Werewolf Syndrome (Hypertrichosis)
Sadly, sufferers of hypertrichosis have been greatly mistreated throughout history and were often roped into circus sideshow acts and billed as bearded ladies or human werewolves. Today we know a little bit more about the rare condition that’s also known as “werewolf syndrome,” which causes sufferers to grow dense hair all over the body (generalized hypertrichosis) or on specific parts of the body (localized hypertrichosis).
Acquired hypertrichosis is typically a less severe and more common form of the disease and can be brought on by an eating disorder like anorexia, cancer, or a reaction to androgenic steroids or hair growth drugs.
Congenital hypertrichosis, which typically appears from birth, is thought to be caused by a genetic mutation that occurs when the X chromosome has an excess of genes. This leads to a thick growth of dense hair over one’s face, eyelids, or body that can occur at birth or later in life. While there is no known long-term cure for the disease, short-term treatments include shaving, waxing, and electrolysis. To date, there have only been around 100 reported cases of werewolf syndrome throughout history.
Luckily, this is one disease on this list that you’re very, very unlikely to get. In the 1950s, a mysterious illness began to tear through the Fore tribe in Papua New Guinea. Laughing Death, or kuru as the tribe called it, began with a loss of control of mobility, then the limbs, and eventually the emotions, which led to the name Laughing Death.

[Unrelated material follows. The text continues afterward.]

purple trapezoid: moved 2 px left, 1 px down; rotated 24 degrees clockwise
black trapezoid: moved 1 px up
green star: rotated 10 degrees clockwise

Within a year of developing this condition, sufferers would be unable to move or control their bodily functions before eventually succumbing to death. The disease was primarily affecting adult women and children under the age of 8. And when the illness began to take the lives of more than 200 people per year, researchers were brought in to find the cause.
Since the illness was isolated, scientists believed it may have been caused by a contaminant or a genetic mutation specific to the tribe. Eventually, it was discovered that people who died from the illness appeared to have holes in their brains and after years of research, the mystery was finally solved. Believing that it was better to be eaten by a loved one than by worms, the Fore people had a tradition of cannibalizing their loved ones bodies after they passed, which spread the mystery illness throughout the tribe. When the tribe stopped this macabre practice, the Laughing Deaths ended and in 1976, the research team who made the discovery was awarded with a Nobel Prize.